Bishop Kukah was speaking, in Kaduna, Tuesday at the funeral of 18-year-old Nigerian seminarian, Michael Nnadi who was kidnapped along with three other seminarians on the night of 8 January. Gunmen attacked the Good Shepherd Seminary in Kakau, Kaduna state. While three others were later released, Michael was separated from the others and murdered. A Kaduna-based doctor’s wife was also killed by the kidnapping gang.

Our hypocrisy and duplicity have caught up with us

The homily was a blistering and scorching indictment of President Muhammadu Buhari’s Government and Nigeria’s governing elite.

“Our nation is like a ship stranded on the high seas, rudderless and with broken navigational aids. Today, our years of hypocrisy, duplicity, fabricated integrity, false piety, empty morality, fraud and Pharisaism have caught up with us. Nigeria is on the crossroads, and its future hangs precariously in a balance,” Bishop Kukah said in a homily.

President Buhari has mismanaged country’s diversity

“This President has displayed the greatest degree of insensitivity in managing our country’s rich diversity. He has subordinated the larger interests of the country to the hegemonic interests of his co-religionists and clansmen and women. The impression created now is that, to hold a key and strategic position in Nigeria today, it is more important to be a northern Muslim than a Nigerian,” Bishop Kukah said.

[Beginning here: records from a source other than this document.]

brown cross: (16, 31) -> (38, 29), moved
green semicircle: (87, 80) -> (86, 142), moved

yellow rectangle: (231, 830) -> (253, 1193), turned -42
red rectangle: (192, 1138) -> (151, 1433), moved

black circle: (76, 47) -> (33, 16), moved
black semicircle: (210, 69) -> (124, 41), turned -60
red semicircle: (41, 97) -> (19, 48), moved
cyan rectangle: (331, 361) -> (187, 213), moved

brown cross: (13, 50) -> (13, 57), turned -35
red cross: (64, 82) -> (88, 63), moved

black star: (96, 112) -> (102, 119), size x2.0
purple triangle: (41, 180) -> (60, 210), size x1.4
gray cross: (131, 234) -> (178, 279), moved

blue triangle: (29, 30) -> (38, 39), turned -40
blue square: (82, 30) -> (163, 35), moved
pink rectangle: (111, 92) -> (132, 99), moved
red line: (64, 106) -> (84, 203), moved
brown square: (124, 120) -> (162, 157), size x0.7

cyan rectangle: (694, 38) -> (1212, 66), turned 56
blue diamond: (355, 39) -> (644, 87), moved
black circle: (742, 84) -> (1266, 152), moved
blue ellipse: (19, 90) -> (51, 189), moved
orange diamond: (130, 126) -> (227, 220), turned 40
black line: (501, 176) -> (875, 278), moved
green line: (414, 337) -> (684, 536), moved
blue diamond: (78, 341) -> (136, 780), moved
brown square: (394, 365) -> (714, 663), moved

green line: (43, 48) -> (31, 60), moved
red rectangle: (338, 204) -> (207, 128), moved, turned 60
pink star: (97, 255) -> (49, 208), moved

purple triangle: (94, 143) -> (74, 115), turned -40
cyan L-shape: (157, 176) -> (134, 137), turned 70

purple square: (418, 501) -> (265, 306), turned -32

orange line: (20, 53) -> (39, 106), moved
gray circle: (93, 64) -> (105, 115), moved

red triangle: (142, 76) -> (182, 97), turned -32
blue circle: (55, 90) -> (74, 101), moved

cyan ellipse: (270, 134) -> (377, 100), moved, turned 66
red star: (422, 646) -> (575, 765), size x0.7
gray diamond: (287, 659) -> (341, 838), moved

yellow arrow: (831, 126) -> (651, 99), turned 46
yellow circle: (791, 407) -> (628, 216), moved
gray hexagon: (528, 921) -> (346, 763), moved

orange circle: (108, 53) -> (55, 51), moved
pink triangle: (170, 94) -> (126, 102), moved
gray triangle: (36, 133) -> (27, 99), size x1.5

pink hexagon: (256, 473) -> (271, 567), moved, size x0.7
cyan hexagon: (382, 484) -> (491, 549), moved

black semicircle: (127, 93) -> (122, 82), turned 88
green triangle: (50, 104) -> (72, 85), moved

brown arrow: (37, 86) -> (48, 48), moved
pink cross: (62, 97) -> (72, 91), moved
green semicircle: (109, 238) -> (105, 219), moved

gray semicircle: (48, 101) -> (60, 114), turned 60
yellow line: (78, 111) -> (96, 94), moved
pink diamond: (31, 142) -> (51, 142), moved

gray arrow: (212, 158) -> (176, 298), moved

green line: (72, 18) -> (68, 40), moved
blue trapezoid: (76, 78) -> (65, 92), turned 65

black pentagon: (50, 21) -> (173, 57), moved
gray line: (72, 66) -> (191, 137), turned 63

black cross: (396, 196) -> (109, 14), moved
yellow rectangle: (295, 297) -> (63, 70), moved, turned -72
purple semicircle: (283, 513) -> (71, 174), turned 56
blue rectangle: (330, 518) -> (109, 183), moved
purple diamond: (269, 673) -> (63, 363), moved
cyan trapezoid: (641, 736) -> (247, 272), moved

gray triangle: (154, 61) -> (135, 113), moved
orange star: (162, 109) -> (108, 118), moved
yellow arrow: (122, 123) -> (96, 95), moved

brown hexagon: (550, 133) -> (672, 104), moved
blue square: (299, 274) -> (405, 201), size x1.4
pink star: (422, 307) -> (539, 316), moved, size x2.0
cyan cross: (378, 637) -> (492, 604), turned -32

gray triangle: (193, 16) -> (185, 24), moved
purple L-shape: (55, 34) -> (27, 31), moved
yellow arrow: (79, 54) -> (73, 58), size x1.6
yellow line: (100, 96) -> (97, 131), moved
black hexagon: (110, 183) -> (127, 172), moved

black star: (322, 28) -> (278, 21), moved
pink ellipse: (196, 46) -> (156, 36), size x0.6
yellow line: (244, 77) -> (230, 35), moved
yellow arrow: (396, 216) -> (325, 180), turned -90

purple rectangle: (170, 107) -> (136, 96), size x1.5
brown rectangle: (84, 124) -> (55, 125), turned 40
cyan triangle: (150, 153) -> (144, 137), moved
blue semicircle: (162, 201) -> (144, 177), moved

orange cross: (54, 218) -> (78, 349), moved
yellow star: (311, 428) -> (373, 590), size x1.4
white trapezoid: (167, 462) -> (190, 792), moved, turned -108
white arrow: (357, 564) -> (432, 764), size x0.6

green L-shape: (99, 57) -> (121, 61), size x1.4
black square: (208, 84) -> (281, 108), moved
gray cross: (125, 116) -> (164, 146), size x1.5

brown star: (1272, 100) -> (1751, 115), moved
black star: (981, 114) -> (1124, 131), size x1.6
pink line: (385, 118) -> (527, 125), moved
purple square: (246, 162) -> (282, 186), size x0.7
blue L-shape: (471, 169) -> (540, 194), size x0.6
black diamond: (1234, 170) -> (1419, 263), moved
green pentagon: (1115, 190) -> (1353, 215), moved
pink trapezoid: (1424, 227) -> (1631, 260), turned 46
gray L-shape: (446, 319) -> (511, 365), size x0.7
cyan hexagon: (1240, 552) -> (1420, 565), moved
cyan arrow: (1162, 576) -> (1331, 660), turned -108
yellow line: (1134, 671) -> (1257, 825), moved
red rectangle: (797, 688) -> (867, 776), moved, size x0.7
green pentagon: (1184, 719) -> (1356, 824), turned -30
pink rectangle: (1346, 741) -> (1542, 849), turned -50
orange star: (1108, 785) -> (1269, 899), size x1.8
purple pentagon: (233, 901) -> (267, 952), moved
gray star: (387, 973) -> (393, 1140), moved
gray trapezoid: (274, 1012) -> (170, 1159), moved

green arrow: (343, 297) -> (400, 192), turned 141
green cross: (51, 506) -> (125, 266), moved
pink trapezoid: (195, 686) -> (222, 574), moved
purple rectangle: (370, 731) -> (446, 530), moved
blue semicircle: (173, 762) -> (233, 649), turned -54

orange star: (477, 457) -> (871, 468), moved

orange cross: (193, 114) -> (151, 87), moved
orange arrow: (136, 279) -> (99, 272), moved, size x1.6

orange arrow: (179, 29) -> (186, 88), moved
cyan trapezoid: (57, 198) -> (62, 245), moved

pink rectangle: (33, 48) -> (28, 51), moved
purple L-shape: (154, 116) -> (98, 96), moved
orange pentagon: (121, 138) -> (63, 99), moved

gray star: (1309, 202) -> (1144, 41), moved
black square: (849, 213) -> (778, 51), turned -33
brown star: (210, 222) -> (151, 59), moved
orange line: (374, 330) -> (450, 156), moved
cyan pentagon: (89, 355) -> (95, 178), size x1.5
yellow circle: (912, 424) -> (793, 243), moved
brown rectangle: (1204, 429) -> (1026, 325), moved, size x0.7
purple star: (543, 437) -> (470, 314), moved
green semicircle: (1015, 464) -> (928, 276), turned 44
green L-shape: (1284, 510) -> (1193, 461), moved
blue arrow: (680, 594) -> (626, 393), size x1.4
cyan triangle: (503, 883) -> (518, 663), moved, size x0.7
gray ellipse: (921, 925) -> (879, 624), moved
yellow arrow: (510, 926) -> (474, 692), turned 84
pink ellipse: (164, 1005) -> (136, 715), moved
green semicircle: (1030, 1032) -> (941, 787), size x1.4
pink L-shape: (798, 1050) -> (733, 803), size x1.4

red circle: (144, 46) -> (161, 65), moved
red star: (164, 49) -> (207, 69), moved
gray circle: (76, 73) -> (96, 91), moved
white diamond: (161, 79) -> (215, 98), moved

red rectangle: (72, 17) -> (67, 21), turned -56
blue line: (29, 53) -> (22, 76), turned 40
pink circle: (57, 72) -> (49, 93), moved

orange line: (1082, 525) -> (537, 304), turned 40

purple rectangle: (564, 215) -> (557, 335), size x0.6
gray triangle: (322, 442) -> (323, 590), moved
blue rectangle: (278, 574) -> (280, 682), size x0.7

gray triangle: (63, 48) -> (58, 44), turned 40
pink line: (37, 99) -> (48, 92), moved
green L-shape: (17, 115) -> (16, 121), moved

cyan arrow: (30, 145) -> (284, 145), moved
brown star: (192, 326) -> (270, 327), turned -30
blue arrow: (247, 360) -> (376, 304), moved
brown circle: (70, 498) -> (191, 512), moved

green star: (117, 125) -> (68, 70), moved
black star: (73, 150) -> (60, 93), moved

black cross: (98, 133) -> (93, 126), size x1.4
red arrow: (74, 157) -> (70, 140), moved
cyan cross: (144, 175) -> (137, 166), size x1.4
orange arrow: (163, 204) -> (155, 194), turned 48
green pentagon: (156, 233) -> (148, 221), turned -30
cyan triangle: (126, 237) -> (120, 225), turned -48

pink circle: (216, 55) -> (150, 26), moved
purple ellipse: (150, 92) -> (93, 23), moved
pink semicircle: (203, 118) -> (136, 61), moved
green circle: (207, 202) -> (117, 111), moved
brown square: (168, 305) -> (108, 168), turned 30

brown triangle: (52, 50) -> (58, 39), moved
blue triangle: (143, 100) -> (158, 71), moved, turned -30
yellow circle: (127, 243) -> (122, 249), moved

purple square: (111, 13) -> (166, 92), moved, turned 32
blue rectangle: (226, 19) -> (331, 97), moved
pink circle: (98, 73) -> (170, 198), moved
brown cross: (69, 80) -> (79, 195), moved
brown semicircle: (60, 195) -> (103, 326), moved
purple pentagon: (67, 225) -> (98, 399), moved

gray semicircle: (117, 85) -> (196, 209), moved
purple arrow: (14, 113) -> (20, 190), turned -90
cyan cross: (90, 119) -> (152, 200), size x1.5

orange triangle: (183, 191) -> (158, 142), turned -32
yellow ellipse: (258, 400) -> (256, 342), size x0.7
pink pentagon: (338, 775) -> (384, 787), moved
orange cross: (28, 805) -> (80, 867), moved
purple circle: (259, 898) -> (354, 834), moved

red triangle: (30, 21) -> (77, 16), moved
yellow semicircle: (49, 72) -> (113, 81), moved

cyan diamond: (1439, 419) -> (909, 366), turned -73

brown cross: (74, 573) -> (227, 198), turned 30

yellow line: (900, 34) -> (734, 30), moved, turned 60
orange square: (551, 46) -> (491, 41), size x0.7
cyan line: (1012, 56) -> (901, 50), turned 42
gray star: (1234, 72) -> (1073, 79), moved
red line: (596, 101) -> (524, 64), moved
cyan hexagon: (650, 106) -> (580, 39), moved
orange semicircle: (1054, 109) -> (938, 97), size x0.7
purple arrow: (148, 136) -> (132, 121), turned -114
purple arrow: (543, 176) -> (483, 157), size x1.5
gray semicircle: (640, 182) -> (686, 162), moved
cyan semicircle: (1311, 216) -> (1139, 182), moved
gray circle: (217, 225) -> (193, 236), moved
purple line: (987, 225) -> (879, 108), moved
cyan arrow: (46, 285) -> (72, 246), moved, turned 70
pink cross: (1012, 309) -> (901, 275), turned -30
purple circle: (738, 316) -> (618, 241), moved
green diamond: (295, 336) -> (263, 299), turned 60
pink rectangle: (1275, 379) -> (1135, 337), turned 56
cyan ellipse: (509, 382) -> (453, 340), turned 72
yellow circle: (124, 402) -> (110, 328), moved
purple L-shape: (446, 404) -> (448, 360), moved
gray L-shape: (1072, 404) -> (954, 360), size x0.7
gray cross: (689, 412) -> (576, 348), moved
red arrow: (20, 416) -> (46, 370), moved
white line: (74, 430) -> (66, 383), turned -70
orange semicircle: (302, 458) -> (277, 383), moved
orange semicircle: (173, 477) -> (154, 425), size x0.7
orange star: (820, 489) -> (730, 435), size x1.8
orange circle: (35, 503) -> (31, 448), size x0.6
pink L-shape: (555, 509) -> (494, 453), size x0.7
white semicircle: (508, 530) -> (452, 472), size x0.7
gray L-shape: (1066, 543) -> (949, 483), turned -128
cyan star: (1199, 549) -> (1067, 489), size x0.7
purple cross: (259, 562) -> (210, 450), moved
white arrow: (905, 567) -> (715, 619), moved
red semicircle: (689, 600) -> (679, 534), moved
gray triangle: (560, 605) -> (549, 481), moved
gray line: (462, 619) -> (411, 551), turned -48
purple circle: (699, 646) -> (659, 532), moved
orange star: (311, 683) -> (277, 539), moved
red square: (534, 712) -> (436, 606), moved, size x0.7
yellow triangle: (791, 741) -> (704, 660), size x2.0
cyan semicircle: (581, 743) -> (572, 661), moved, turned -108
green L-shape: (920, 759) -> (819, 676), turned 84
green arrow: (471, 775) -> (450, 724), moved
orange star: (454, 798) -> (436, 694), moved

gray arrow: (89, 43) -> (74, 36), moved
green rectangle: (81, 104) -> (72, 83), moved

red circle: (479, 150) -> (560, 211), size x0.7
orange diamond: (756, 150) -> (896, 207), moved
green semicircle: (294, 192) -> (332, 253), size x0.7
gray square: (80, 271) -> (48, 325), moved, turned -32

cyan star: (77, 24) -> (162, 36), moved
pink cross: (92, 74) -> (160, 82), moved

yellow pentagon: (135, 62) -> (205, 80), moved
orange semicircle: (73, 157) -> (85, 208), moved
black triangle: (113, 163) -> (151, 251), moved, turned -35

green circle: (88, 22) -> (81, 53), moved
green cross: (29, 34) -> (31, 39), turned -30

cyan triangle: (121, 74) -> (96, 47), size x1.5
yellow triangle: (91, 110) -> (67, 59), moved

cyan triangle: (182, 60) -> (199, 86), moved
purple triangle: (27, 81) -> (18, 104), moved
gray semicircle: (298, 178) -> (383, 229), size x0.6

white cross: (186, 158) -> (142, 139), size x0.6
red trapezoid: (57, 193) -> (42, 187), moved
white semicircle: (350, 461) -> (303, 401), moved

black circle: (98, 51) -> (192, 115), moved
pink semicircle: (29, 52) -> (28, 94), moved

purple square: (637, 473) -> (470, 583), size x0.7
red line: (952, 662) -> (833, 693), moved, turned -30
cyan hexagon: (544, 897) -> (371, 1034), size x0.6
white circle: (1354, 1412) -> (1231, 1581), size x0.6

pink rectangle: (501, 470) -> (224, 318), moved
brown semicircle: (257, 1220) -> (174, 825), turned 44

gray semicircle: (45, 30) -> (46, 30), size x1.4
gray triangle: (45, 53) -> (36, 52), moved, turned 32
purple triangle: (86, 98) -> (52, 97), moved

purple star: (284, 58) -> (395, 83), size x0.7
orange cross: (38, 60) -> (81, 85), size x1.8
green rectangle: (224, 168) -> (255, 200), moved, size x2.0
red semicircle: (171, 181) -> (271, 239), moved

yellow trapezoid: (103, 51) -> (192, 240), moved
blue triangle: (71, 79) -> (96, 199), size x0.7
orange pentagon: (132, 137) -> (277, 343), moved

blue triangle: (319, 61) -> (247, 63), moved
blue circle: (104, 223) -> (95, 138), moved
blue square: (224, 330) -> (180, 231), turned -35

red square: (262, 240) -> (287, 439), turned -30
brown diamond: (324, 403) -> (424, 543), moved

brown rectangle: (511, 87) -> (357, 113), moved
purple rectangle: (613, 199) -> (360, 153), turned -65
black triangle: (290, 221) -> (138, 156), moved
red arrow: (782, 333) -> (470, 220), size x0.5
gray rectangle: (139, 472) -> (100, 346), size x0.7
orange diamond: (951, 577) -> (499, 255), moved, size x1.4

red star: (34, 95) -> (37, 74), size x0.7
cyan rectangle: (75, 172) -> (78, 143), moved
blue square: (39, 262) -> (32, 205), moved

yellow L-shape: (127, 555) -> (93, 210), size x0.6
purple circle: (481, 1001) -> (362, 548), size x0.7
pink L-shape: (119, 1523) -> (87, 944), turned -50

The Bishop then continued, “Nigeria needs to pause for a moment and think. No one more than the President of Nigeria, Major General Muhammadu Buhari who was voted for in 2015 on the grounds of his own promises to rout Boko Haram and place the country on an even keel. In an address at the prestigious Policy Think Tank, Chatham House, in London, just before the elections, Major General Buhari told his audience: “I, as a retired General and a former Head of State have always known about our soldiers …If am elected President; the world will have no reason to worry about Nigeria… We will be tough on terrorism and tough on its root causes by initiating a comprehensive economic development and promoting infrastructural development…we will always act on time and not allow problems to irresponsibly fester. And I, Muhammadu Buhari, will always lead from the front,” Bishop Kukah reminisced.

Northern Nigeria is not any better-off

Bishop Kukah also asserted that neither “Islam nor the north can identify any real benefits … Despite running the most nepotistic and narcissistic government in known history, there are no answers to the millions of young children on the streets in northern Nigeria, and the north still has the worst indices of poverty, insecurity, stunting, squalor and destitution. His Eminence, the Sultan of Sokoto, and the Emir of Kano are the two most powerful traditional and moral leaders in Islam today. None of them is happy, and they have said so loud and clear,” affirmed Bishop Kukah.

Persecutions of Christians in Nigeria is not new

Bishop Kukah reminded the faithful: “The persecution of Christians in northern Nigeria is as old as the modern Nigerian state…By denying Christians lands for places of worship across most of the northern states, ignoring the systematic destruction of Churches all these years, denying Christians adequate recruitment, representation and promotions in the State civil services, denying their indigenous children scholarships, marrying Christian women or converting Christians while threatening Muslim women and prospective converts with death, they make building a harmonious community impossible. Nation-building cannot happen without adequate representation and a deliberate effort at creating for all members a sense, a feeling, of belonging, and freedom to make their contributions,” he said.

Politicians using religion to extend their ambition

“Today, we are living with a Senate whose entire leadership is in the hands of Muslims. Christians have continued to support them. For how long shall we continue on this road with different ambitions? Christians must rise and defend their faith with all the moral weapons they have. We must become more robust in presenting the values of Christianity, especially our message of love and non-violence to a violent society,” the prelate of Sokoto asserted.

Bishop Kukah especially called on Christians in Nigeria not to sustain nor give their support to selfish northern politicians.

“We are being told that this situation has nothing to do with Religion. Really? It is what happens when politicians use religion to extend the frontiers of their ambition and power. Are we to believe that simply because Boko Haram kills Muslims too, they wear no religious garb? Are we to deny the evidence before us, of kidnappers separating Muslims from infidels or compelling Christians to convert or die? If your son steals from me, do you solve the problem by saying he also steals from you?” wondered Bishop Kukah.

A message of hope

Yet the Bishop’s homily was also full of hope for Nigeria and for the mourning Christians.

“There is hope, my dear friends. Are we angry? Yes, we are. Are we sad? Of course, we are. Are we tempted to vengeance? Indeed, we are. Do we feel betrayed? You bet. Do we know what to do? Definitely. Do we know when to do it? Why not? Do we know how? Absolutely. Are we in a war? Yes. But what would Christ have us do? The only way He has pointed out to us is the non-violent way. It is the road less travelled, but it is the only way,” the Bishop consoled the mourners.

Bishop Kukah further wondered what message God had for the country when he chooses Nigerian teenagers such Leah Sharibu and Michael Nnadi to confront evil and became martyrs.

He concluded, “We are honoured that our son has been summoned to receive the crown of martyrdom at the infancy of his journey to the priesthood. We are grateful that even before he could ascend the earthly altar, Jesus, the high priest, called Him to stand by His angels. He was a priest by desire, but he is concelebrating the fullness of the priesthood beside His Master.”

Michael was buried at the cemetry of Good Shepherd Seminary in Kaduna.